[Collected data]
[Start of Attachment]
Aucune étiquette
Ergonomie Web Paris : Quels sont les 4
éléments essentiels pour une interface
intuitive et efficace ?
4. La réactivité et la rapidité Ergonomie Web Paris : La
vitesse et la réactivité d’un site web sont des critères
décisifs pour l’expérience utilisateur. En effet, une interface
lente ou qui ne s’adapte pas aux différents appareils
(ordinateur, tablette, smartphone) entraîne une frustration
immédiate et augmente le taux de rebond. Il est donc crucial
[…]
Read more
[End of Attachment]
[Start of Attachment]
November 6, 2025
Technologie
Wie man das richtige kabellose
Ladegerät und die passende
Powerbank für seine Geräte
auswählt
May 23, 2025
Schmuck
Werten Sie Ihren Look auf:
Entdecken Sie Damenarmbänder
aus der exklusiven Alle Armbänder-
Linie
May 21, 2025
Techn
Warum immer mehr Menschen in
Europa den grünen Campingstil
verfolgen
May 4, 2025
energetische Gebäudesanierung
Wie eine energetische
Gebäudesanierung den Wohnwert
[End of Attachment]
[Start of Attachment]
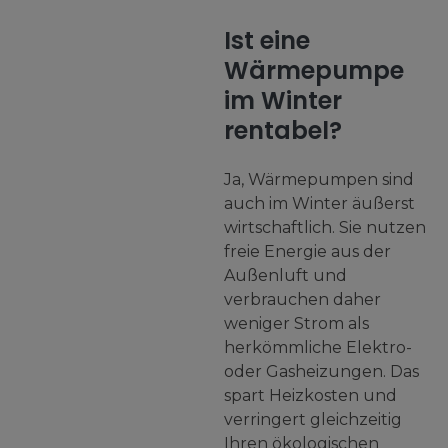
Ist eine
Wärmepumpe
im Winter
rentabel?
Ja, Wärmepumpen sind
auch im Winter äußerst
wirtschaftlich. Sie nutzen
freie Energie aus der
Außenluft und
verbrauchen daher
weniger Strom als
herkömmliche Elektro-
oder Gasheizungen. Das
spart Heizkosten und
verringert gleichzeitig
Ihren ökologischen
[End of Attachment]
> [What is required]
Show every line from the entries above in which "energetische" appears.

> [Result]
energetische Gebäudesanierung
Wie eine energetische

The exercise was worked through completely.